Metaplanet doubled down on bitcoin during the bull run, accumulating 30,823 coins at an average of $107,911 each. But with BTC now wobbling around $82,000, the company faces a brutal 24% unrealized loss. That’s like buying a Lambo only to watch its value drop to a used Honda. The bleeding doesn’t stop there—the stock price has nosedived to 357 yen, making their "digital gold" narrative look more like fool’s gold. (Source: CoinMarketCap)

The "MERCURY" Lifeline: Genius or Hail Mary?

Enter "MERCURY," a last-ditch effort to raise cash by issuing 23.61 million Class B shares at 900 yen apiece. On paper, it’s a slick move: avoid liquidating BTC and dodge shareholder dilution. But the fine print screams risk. Those new shares promise a cushy 4.9% annual dividend—rain or shine—and a conversion price of 1,000 yen (almost 3× the current stock price). Translation: Metaplanet’s betting the farm on a Bitcoin rebound. If BTC stays limp, that dividend becomes an anchor. (Source: TradingView)

December 22: D-Day for Shareholders

Mark your calendars—the emergency shareholder meeting on December 22 could make or break Metaplanet. A "yes" vote buys time but shackles the company to hefty dividend payouts. A "no" might force a fire sale of their Bitcoin hoard, potentially crashing the stock further. It’s a classic "rock and hard place" scenario. As one BTCC analyst quipped, "They’re trying to fix a leaky boat with duct tape while sailing through a storm."

Is the Stock a Bargain or a Value Trap?

At 357 yen, Metaplanet’s stock seems dirt cheap. But here’s the rub: the 1,000-yen conversion price implies the market has zero faith in a turnaround without a Bitcoin moonshot. For context, even MicroStrategy’s legendary BTC bets didn’t face this level of skepticism. If you’re eyeing this stock, ask yourself: Do you feel lucky? Because this isn’t investing—it’s gambling on crypto volatility with extra steps.

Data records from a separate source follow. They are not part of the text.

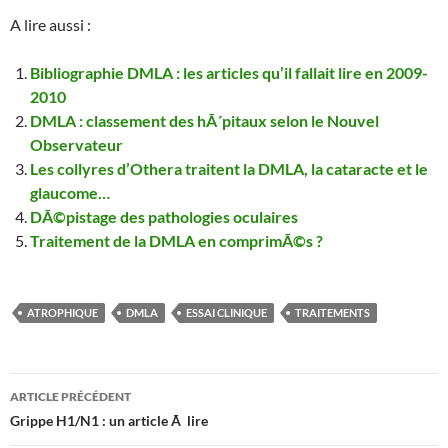
A lire aussi :
Bibliographie DMLA : les articles qu’il fallait lire en 2009-
2010
DMLA : classement des hÃ´pitaux selon le Nouvel
Observateur
Les collyres d’Othera traitent la DMLA, la cataracte et le
glaucome…
DÃ©pistage des pathologies oculaires
Traitement de la DMLA en comprimÃ©s ?
ATROPHIQUE
DMLA
ESSAI CLINIQUE
TRAITEMENTS
Navigation
ARTICLE PRÉCÉDENT
des
Grippe H1/N1 : un article Ã lire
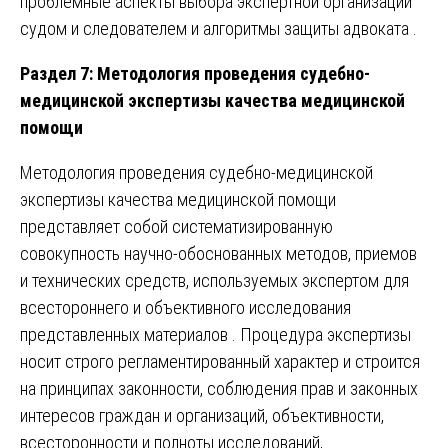
проблемные аспекты выбора экспертной организации
судом и следователем и алгоритмы защиты адвоката .
Раздел 7: Методология проведения судебно-
медицинской экспертизы качества медицинской
помощи
Методология проведения судебно-медицинской
экспертизы качества медицинской помощи
представляет собой систематизированную
совокупность научно-обоснованных методов, приемов
и технических средств, используемых экспертом для
всестороннего и объективного исследования
представленных материалов . Процедура экспертизы
носит строго регламентированный характер и строится
на принципах законности, соблюдения прав и законных
интересов граждан и организаций, объективности,
всесторонности и полноты исследований,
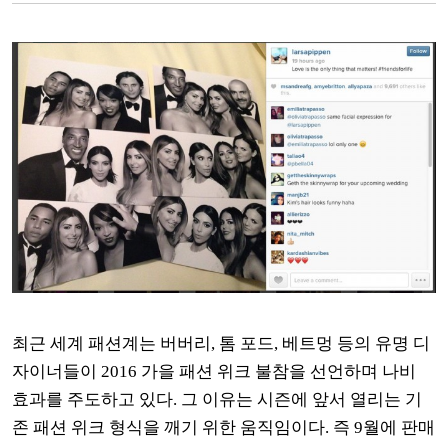
최근 세계 패션계는 버버리
,
톰 포드
,
베트멍
등의 유명 디
자이너들이
2016
가을 패션 위크 불참을 선언하며 나비
효과를 주도하고 있다
.
그 이유는 시즌에 앞서 열리는 기
존 패션 위크 형식을 깨기 위한 움직임이다
.
즉
9
월에 판매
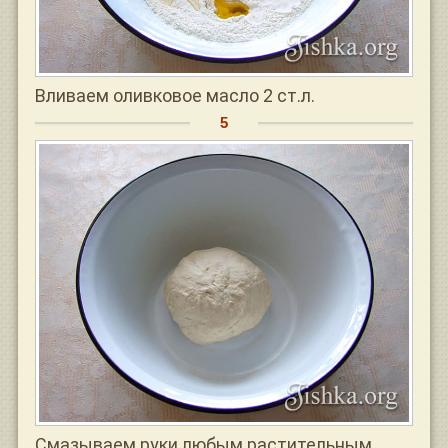
Вливаем оливковое масло 2 ст.л.
Смазываем руки любым растительным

The Bigger Picture: Corporate Bitcoin Bets Gone Wrong

Metaplanet isn’t alone. Companies worldwide piled into crypto during the mania, only to get burned when the music stopped. Remember when Tesla dumped 75% of its BTC stash at a loss? Or Block’s $200M Bitcoin write-down? These cautionary tales suggest Metaplanet’s woes might just be starting. (Source: Bloomberg)

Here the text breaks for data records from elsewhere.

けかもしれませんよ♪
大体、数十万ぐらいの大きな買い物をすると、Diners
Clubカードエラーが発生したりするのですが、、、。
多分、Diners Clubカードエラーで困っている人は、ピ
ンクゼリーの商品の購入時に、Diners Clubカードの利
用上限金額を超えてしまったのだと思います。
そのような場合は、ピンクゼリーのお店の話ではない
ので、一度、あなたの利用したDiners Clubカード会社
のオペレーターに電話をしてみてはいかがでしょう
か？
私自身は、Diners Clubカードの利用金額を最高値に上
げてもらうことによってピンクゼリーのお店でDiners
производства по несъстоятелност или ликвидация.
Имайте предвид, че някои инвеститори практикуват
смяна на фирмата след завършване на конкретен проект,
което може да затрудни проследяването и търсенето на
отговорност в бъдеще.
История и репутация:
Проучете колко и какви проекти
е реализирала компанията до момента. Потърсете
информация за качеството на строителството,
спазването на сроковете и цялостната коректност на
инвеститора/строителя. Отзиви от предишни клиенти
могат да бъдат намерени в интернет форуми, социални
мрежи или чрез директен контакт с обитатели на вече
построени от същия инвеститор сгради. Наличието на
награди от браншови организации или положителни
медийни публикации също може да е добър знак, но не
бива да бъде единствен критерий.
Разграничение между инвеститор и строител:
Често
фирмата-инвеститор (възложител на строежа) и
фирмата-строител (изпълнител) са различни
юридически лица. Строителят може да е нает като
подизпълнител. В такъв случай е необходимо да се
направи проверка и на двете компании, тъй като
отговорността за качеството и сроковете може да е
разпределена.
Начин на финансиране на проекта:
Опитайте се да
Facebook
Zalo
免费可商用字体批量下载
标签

FAQ: Your Burning Questions Answered

What’s the "MERCURY" plan?

A capital raise via 23.61M preferential shares (900 yen each) to avoid selling Bitcoin. Includes 4.9% dividends and 1,000-yen conversion.

How bad are Metaplanet’s Bitcoin losses?

24% underwater—30,823 BTC bought at $107,911 now worth ~$82,000 each.

Should I buy Metaplanet stock now?

High-risk play. Only suits investors who believe Bitcoin will surge past $110K soon. This article does not constitute investment advice.